Sindirim sisteminin kökeni
Birçok hayvanın sindirim sistemi, çok çeşitli mikrobiyal floranın yaşadığı bütün bir ekosistemdir.
Çoğu durumda, bu mikroorganizmalar besinlerin sindiriminde çok önemli bir rol oynar, besinlerin sindirilmesine yardımcı olur ve bazı durumlarda konakçı için besinleri sentezleyebilirler.
Yavru kuş ve saksağan arasındaki birlikte evrimsel ilişkiler
Kuşlarda, diğer insanların yuvalarına yumurta bırakılmasıyla ilgili çok özel bir fenomen vardır. Bu birlikte evrim sistemi, crialo (Clamator glandarius) ve konak türü olan saksağan (Pica pica) 'dan oluşur.
Yumurtanın döşenmesi rastgele yapılmamaktadır. Tersine, buzağılar ebeveyn bakımına en çok yatırım yapan saksağan çiftlerini seçerler. Böylece, yeni birey, evlat edinen ebeveynlerinden daha iyi bakım görecektir.
Bunu nasıl yapıyorsun? Daha büyük bir yuva gibi, konağın cinsel seçimi ile ilgili sinyalleri kullanmak.
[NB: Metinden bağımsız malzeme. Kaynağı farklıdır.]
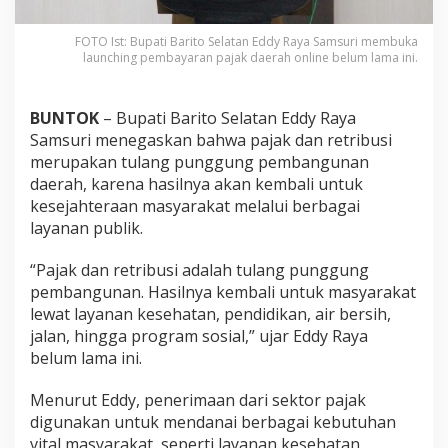
FOTO Ist: Bupati Barito Selatan Eddy Raya Samsuri membuka
launching pembayaran pajak daerah online belum lama ini.
BUNTOK
– Bupati Barito Selatan Eddy Raya
Samsuri menegaskan bahwa pajak dan retribusi
merupakan tulang punggung pembangunan
daerah, karena hasilnya akan kembali untuk
kesejahteraan masyarakat melalui berbagai
layanan publik.
“Pajak dan retribusi adalah tulang punggung
pembangunan. Hasilnya kembali untuk masyarakat
lewat layanan kesehatan, pendidikan, air bersih,
jalan, hingga program sosial,” ujar Eddy Raya
belum lama ini.
Menurut Eddy, penerimaan dari sektor pajak
digunakan untuk mendanai berbagai kebutuhan
vital masyarakat, seperti layanan kesehatan,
Bu davranışa tepki olarak, saksağanlar yavruların bulunduğu bölgelerde yuva boyutlarını yaklaşık% 33 oranında azalttı. Benzer şekilde, yuva bakımı konusunda da aktif bir savunmaya sahiptirler.
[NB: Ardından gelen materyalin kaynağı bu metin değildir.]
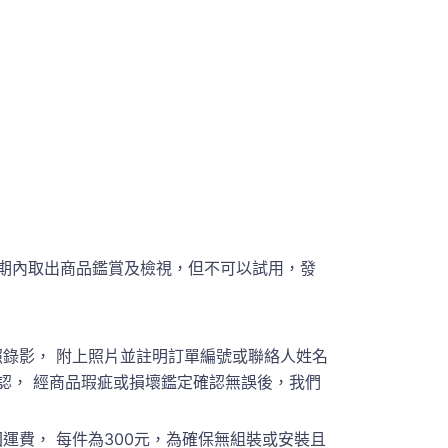
期內取出商品鑑賞及檢視，但不可以試用，發
錄影， 附上照片並註明訂單編號或聯絡人姓名
員聯繫確認， 經商品瑕疵或損壞鑑定確認無誤後，我們
費， 每件為300元，為確保無組裝或安裝且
Kuluçka ayrıca civcivlerin yetiştirilmesini desteklemek için saksağan yumurtalarını yok edebilir. Buna karşılık saksağanlar, etkinliklerini artırmak için yuva başına yumurta sayısını artırdı.
En önemli adaptasyon, parazitik yumurtayı yuvadan çıkarmak için tanıyabilmektir. Asalak kuşlar, saksağanlarinkine çok benzer yumurtalar geliştirmiş olsalar da.
Referanslar
- Darwin, C. (1859). Doğal seleksiyon yoluyla türlerin kökenleri hakkında. Murray.
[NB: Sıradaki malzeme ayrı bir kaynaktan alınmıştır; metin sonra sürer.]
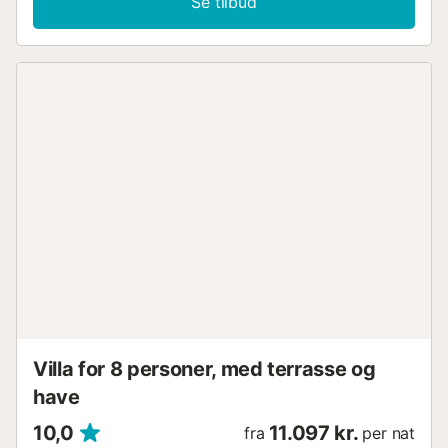
Se tilbud
nærmeste by, San José, supermarkeder, banker og
forskellige spisemuligheder, med den populære restaurant
S "Espartar kun 3 minutters gang væk. Huset har plads til
6 gæster med 3 dobbeltværelser: et med en 1,35 m
dobbeltseng, et andet med to 1,10 m enkeltsenge og et
tredje med 90 cm senge. Der er to komplette
badeværelser og et udendørs toilet i nærheden af grillen.
Udendørsområdet har en swimmingpool, terrasser og
vaskeri. Faciliteterne inkluderer aircondition, Wi-Fi, et fuldt
udstyret køkken og sengelinned. Bemærk: Kæledyr er kun
tilladt efter anmodning. Kontakt venligst ejeren på forhånd
angående tilgængelighed, antallet af tilladte kæledyr og
det gældende gebyr, som kan variere afhængigt af
kæledyrets type og størrelse. For at sikre et sikkert ophold
skal gæsterne følge disse vigtige regler. På grund af tørre
forhold på øen skal man spare på vandet og udvise
ekstrem forsigtighed med ild, og kun bruge trækul til grill.
Der er sti...
Villa for 8 personer, med terrasse og
have
10,0
11.097 kr.
fra
per nat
- Freeman, S. ve Herron, JC (2002). Evrimsel analiz. Prentice Hall.
- Futuyma, DJ (2005). Evrim. Sinauer.
- Janzen, DH (1980). Birlikte evrim ne zaman? Evrim, 34 (3), 611-612.
- Langmore, NE, Hunt, S. ve Kilner, RM (2003). Yavru asalak yavruların ev sahibi tarafından reddedilmesiyle birlikte evrimsel bir silahlanma yarışının tırmanması. Doğa, 422 (6928), 157.
- Soler, M. (2002). Evrim: Biyolojinin temeli. Güney Projesi.